2/ Convictions are disproportionate for many populations, charges often trumped up & mislabeled. Creating hopelessness & asking people to live in a world with no ability to function in the world will not create safety. Shame & oppression will not make someone be a better person.
3/ #Secondchances should be available to every person, regardless of conviction type. Every person’s opportunity to succeed affects the success of our communities and our nation. Evidence tells us that time in the community without reoffense leads to desistance.
1) Many individuals who are doing some of the most amazing work in the areas of employment and housing, still find the very specific challenges of those subject to registration outside of the scope of what they are able to help with.
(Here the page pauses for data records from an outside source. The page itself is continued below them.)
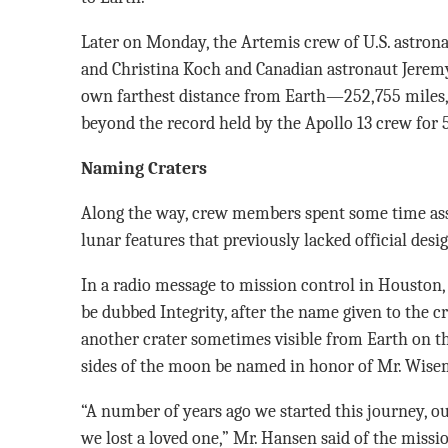
Later on Monday, the Artemis crew of U.S. astron
and Christina Koch and Canadian astronaut Jerem
own farthest distance from Earth—252,755 miles,
beyond the record held by the Apollo 13 crew for 5
Naming Craters
Along the way, crew members spent some time ass
lunar features that previously lacked official desi
In a radio message to mission control in Houston,
be dubbed Integrity, after the name given to the c
another crater sometimes visible from Earth on t
sides of the moon be named in honor of Mr. Wisema
“A number of years ago we started this journey, ou
we lost a loved one,” Mr. Hansen said of the miss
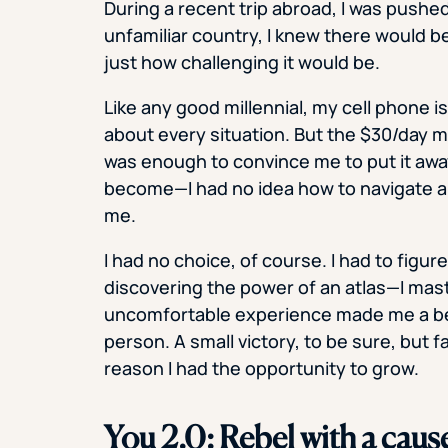
During a recent trip abroad, I was pushe
unfamiliar country, I knew there would be 
just how challenging it would be.
Like any good millennial, my cell phone is
about every situation. But the $30/day my
was enough to convince me to put it away
become—I had no idea how to navigate a 
me.
I had no choice, of course. I had to figur
discovering the power of an atlas—I mast
uncomfortable experience made me a be
person. A small victory, to be sure, but 
reason I had the opportunity to grow.
You 2.0: Rebel with a caus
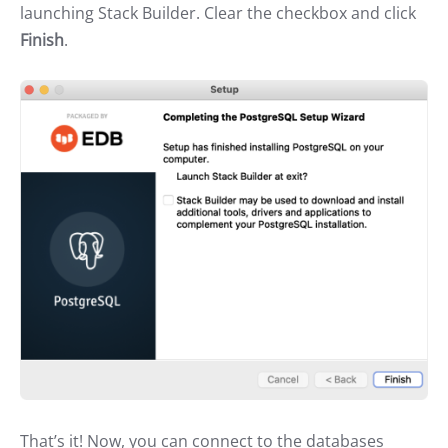
launching Stack Builder. Clear the checkbox and click
Finish
.
That’s it! Now, you can connect to the databases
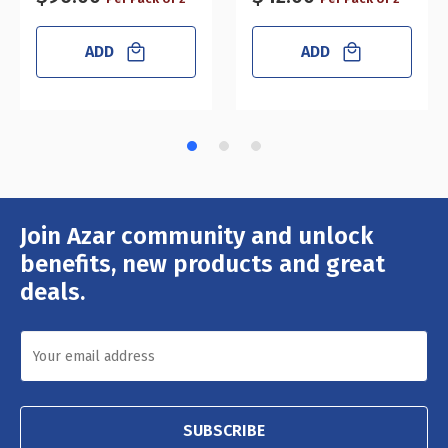
ADD
ADD
Join Azar community and unlock
Email
Address
benefits, new products and great
deals.
SUBSCRIBE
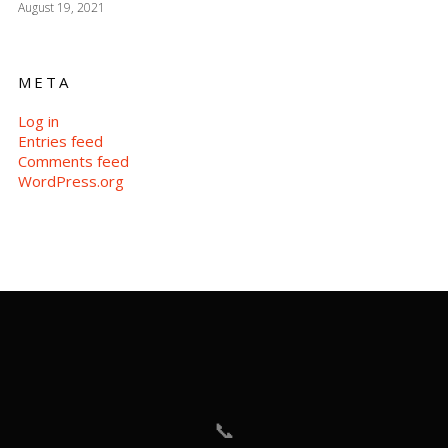
August 19, 2021
META
Log in
Entries feed
Comments feed
WordPress.org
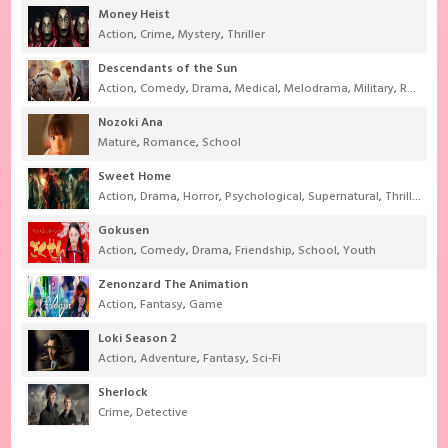
Money Heist
Action
,
Crime
,
Mystery
,
Thriller
Descendants of the Sun
Action
,
Comedy
,
Drama
,
Medical
,
Melodrama
,
Military
,
Romance
Nozoki Ana
Mature
,
Romance
,
School
Sweet Home
Action
,
Drama
,
Horror
,
Psychological
,
Supernatural
,
Thriller
Gokusen
Action
,
Comedy
,
Drama
,
Friendship
,
School
,
Youth
Zenonzard The Animation
Action
,
Fantasy
,
Game
Loki Season 2
Action
,
Adventure
,
Fantasy
,
Sci-Fi
Sherlock
Crime
,
Detective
2) This should tell policy makers what those of us who live with those impacts every day already know. There is no way to mitigate or control the collateral consequences of a system that insinuates that people on a list are so dangerous that their rights can be infringed upon.
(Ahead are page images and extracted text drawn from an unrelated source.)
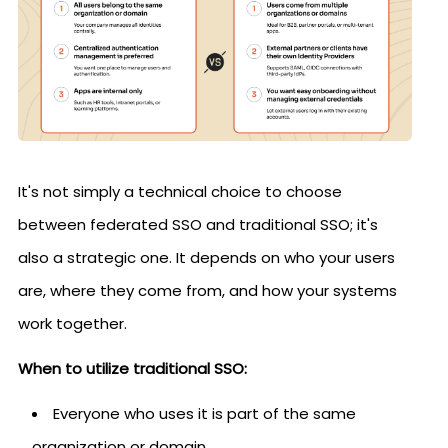
It's not simply a technical choice to choose
between federated SSO and traditional SSO; it's
also a strategic one. It depends on who your users
are, where they come from, and how your systems
work together.
When to utilize traditional SSO:
Everyone who uses it is part of the same
organization or domain.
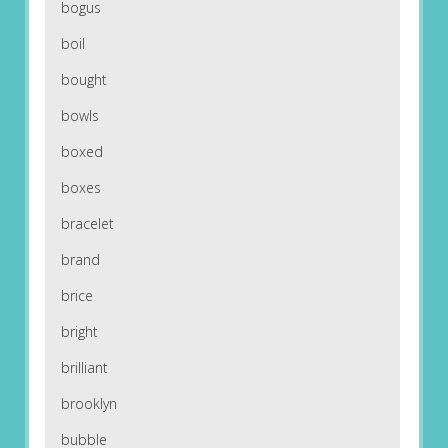
bogus
boil
bought
bowls
boxed
boxes
bracelet
brand
brice
bright
brilliant
brooklyn
bubble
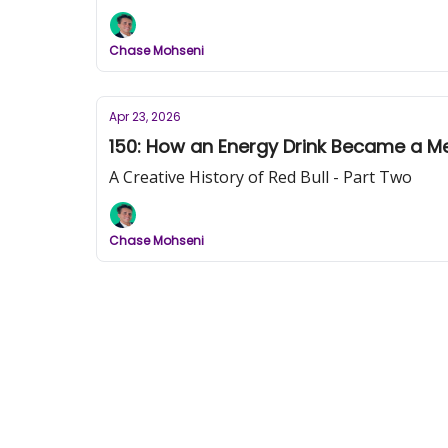
Chase Mohseni
Apr 23, 2026
150: How an Energy Drink Became a Me
A Creative History of Red Bull - Part Two
Chase Mohseni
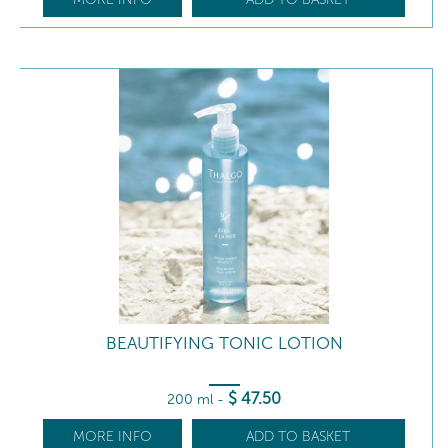
BEAUTIFYING TONIC LOTION
$
47
.50
200 ml
-
MORE INFO
ADD TO BASKET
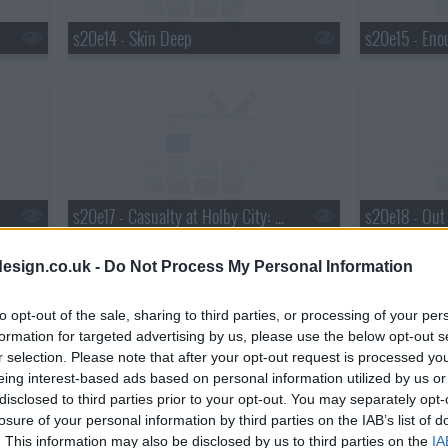
s20e14 - Skin Deep
s20e15 - Eno
s20e17 - Casualty at Holby City: Deny Thy Father
s20e18 - Out
esign.co.uk -
Do Not Process My Personal Information
to opt-out of the sale, sharing to third parties, or processing of your per
formation for targeted advertising by us, please use the below opt-out s
r selection. Please note that after your opt-out request is processed y
eing interest-based ads based on personal information utilized by us or
s20e20 - Crossing the Line
disclosed to third parties prior to your opt-out. You may separately opt-
losure of your personal information by third parties on the IAB’s list of
. This information may also be disclosed by us to third parties on the
IA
3) Disclaimers that “no assessment of dangerousness has been made” do not work when the very nature of the “list” is a label meant to shame an isolate under the myth that this will create “public safety”. It’s circular logic that does not hold up.
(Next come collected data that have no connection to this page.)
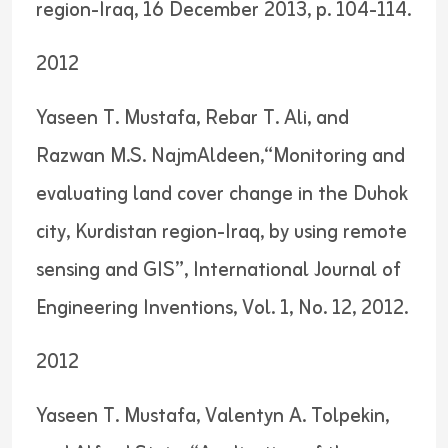
region-Iraq, 16 December 2013, p. 104-114.
2012
Yaseen T. Mustafa, Rebar T. Ali, and
Razwan M.S. NajmAldeen,“Monitoring and
evaluating land cover change in the Duhok
city, Kurdistan region-Iraq, by using remote
sensing and GIS”, International Journal of
Engineering Inventions, Vol. 1, No. 12, 2012.
2012
Yaseen T. Mustafa, Valentyn A. Tolpekin,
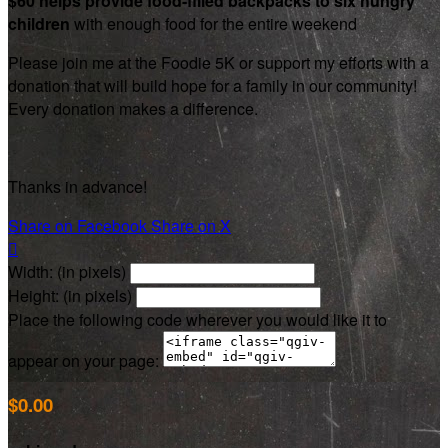
$60 helps provide food-filled backpacks to six hungry
children
with enough food for the entire weekend
Please join me at the Foodie 5K or support my efforts with a
donation that will build hope for a family in our community!
Every donation makes a difference.
Thanks in advance!
Share on Facebook
Share on X

Width: (in pixels)
Height: (in pixels)
Place the following code wherever you would like it to
appear on your page:
$0.00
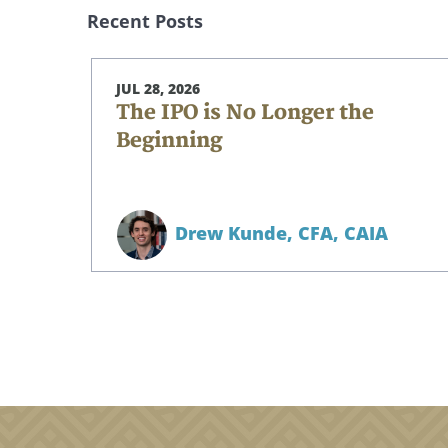
Recent Posts
JUL 28, 2026
The IPO is No Longer the
Beginning
Drew Kunde,
CFA, CAIA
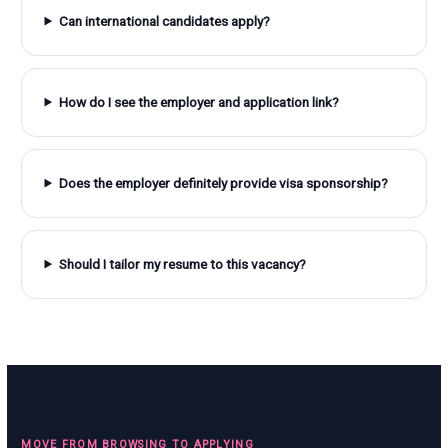
Can international candidates apply?
How do I see the employer and application link?
Does the employer definitely provide visa sponsorship?
Should I tailor my resume to this vacancy?
MOVE FROM BROWSING TO APPLYING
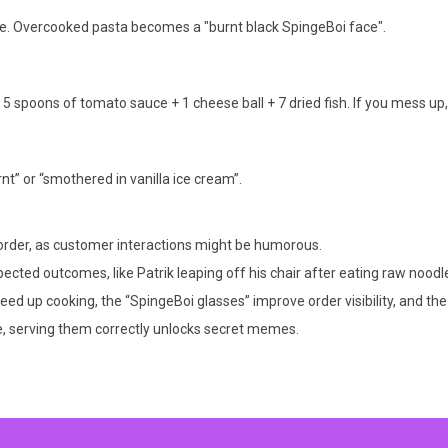
me. Overcooked pasta becomes a "burnt black SpingeBoi face".
 5 spoons of tomato sauce + 1 cheese ball + 7 dried fish. If you mess up
nt” or “smothered in vanilla ice cream”.
e order, as customer interactions might be humorous.
ected outcomes, like Patrik leaping off his chair after eating raw noodl
ed up cooking, the “SpingeBoi glasses” improve order visibility, and t
, serving them correctly unlocks secret memes.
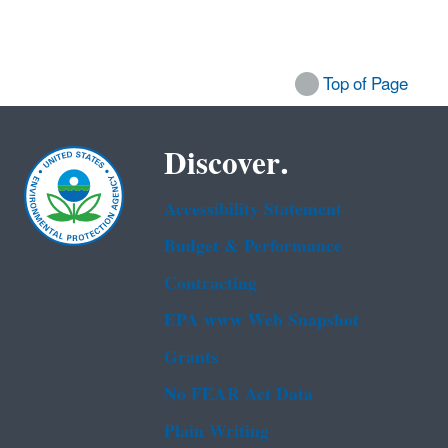
Top of Page
Discover.
Accessibility Statement
Budget & Performance
Contracting
EPA www Web Snapshot
Grants
No FEAR Act Data
Plain Writing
1/ Sometimes it is very necessary to speak truth to power, even when people discourage you. Individuals assert that people will not hear, or that their “hands are tied”. Feelings do not negate FACTS.
2/ We must hold leaders accountable to do what they can, when they can and pledge to take steps to get there even when it will take time, work, public education and planning. They should be committed to truth and overall societal benefit. #wearehuman#cjreform
3/ What is NOT acceptable is to send the message to any human that they do not matter. It is NOT acceptable to entertain ideas that perpetuate false narratives and harm more people than they help, simply because we are not paying attention to details. #SORegistry
Thread- We must amplify and uplift more individuals who are directly impacted by bad laws and policies to be part of conversations, especially difficult ones. Our law makers need to hear from individuals with LIVED experience. #valueallhumans
2/ If we don’t speak, it is too easy for those in power to analyze, theorize, rationalize and dehumanize. This is particularly true when it comes to criminal justice policies. False narratives run rampant if there are no voices to counteract them. #cjreform#peoplenotprisons
3/ I stand in solidarity with all those who possess the courage to speak authentically about how they are affected by oppressive systems and inequality every day. I encourage those who are struggling to get there. You can make a difference. #peoplenotprisons
1/So, today I must share something unrelated but very related to what I often tweet about. The harm of our criminal justice system. This is very raw and emotional for me, so please give me grace as I share.
2/ First you must know that my mother passed away when I was 16 years old, creating a very difficult time in my life. It was then that my aunt took me under her wing. We always joked that she was my “auntie-mom.”
3/ In 2014, after losing her father, and sister, my aunt’s husband abruptly passed away. She simultaneously started being more confused and depressed (which turned out to be Alzheimer’s disease). We moved closer to help her.